> [Task prompt]: Wherever a picture appears in the listing below, leave it out and reproduce the rest exactly.
*** Opening of Source material ***
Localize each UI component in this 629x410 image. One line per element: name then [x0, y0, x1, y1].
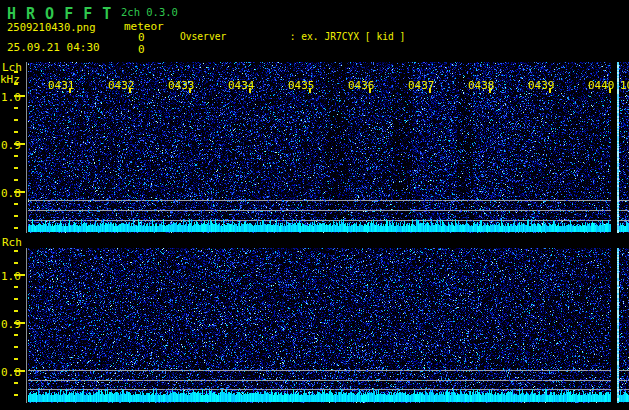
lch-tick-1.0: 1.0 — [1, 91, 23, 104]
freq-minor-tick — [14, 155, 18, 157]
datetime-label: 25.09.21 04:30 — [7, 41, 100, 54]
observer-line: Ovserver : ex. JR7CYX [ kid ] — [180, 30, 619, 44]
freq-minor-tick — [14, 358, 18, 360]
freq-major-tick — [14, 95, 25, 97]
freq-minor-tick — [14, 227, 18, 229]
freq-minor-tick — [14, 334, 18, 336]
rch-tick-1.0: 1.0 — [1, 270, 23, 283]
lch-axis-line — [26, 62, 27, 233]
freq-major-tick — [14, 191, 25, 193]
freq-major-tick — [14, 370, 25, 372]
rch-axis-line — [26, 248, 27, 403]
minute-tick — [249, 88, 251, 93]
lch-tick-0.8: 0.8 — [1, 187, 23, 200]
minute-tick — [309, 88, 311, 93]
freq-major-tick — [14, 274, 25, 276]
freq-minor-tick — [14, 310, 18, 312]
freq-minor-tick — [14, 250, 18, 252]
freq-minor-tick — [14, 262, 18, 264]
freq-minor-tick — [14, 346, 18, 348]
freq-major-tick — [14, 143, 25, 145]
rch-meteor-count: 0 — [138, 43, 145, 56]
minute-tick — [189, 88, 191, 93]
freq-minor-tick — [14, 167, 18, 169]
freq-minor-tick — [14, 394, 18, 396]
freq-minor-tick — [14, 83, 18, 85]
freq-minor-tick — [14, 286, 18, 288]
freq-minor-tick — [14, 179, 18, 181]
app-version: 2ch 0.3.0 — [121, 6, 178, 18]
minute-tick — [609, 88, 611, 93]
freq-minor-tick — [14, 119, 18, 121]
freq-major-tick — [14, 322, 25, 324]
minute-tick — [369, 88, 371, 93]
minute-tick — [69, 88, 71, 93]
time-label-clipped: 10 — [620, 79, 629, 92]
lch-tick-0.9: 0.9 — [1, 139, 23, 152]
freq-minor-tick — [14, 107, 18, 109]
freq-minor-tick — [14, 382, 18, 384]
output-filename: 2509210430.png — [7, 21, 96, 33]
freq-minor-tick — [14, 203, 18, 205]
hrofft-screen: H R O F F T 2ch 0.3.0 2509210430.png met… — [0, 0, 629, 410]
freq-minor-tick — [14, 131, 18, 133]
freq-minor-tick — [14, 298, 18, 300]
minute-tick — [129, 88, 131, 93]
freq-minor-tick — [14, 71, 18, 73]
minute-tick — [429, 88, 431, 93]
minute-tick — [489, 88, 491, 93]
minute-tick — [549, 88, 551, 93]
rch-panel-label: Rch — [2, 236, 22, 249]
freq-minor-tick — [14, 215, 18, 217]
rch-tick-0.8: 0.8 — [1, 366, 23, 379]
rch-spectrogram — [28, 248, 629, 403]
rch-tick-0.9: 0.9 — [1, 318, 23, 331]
*** Close of Source material ***
> [Response]:
Localize each UI component in this 629x410 image. One line per element: name then [x0, y0, x1, y1].
lch-tick-1.0: 1.0 — [1, 91, 23, 104]
freq-minor-tick — [14, 155, 18, 157]
datetime-label: 25.09.21 04:30 — [7, 41, 100, 54]
observer-line: Ovserver : ex. JR7CYX [ kid ] — [180, 30, 619, 44]
freq-minor-tick — [14, 358, 18, 360]
freq-major-tick — [14, 95, 25, 97]
freq-minor-tick — [14, 227, 18, 229]
freq-minor-tick — [14, 334, 18, 336]
rch-tick-1.0: 1.0 — [1, 270, 23, 283]
lch-axis-line — [26, 62, 27, 233]
freq-major-tick — [14, 191, 25, 193]
freq-major-tick — [14, 370, 25, 372]
rch-axis-line — [26, 248, 27, 403]
minute-tick — [249, 88, 251, 93]
lch-tick-0.8: 0.8 — [1, 187, 23, 200]
minute-tick — [309, 88, 311, 93]
freq-major-tick — [14, 274, 25, 276]
freq-minor-tick — [14, 310, 18, 312]
freq-minor-tick — [14, 250, 18, 252]
freq-minor-tick — [14, 262, 18, 264]
freq-minor-tick — [14, 346, 18, 348]
freq-major-tick — [14, 143, 25, 145]
rch-meteor-count: 0 — [138, 43, 145, 56]
minute-tick — [189, 88, 191, 93]
freq-minor-tick — [14, 167, 18, 169]
freq-minor-tick — [14, 394, 18, 396]
freq-minor-tick — [14, 83, 18, 85]
freq-minor-tick — [14, 286, 18, 288]
freq-minor-tick — [14, 179, 18, 181]
app-version: 2ch 0.3.0 — [121, 6, 178, 18]
minute-tick — [609, 88, 611, 93]
freq-minor-tick — [14, 119, 18, 121]
freq-major-tick — [14, 322, 25, 324]
minute-tick — [369, 88, 371, 93]
minute-tick — [69, 88, 71, 93]
time-label-clipped: 10 — [620, 79, 629, 92]
lch-tick-0.9: 0.9 — [1, 139, 23, 152]
freq-minor-tick — [14, 107, 18, 109]
freq-minor-tick — [14, 382, 18, 384]
output-filename: 2509210430.png — [7, 21, 96, 33]
freq-minor-tick — [14, 203, 18, 205]
hrofft-screen: H R O F F T 2ch 0.3.0 2509210430.png met… — [0, 0, 629, 410]
freq-minor-tick — [14, 131, 18, 133]
freq-minor-tick — [14, 298, 18, 300]
minute-tick — [129, 88, 131, 93]
freq-minor-tick — [14, 71, 18, 73]
minute-tick — [429, 88, 431, 93]
minute-tick — [489, 88, 491, 93]
minute-tick — [549, 88, 551, 93]
rch-panel-label: Rch — [2, 236, 22, 249]
freq-minor-tick — [14, 215, 18, 217]
rch-tick-0.8: 0.8 — [1, 366, 23, 379]
rch-spectrogram — [28, 248, 629, 403]
rch-tick-0.9: 0.9 — [1, 318, 23, 331]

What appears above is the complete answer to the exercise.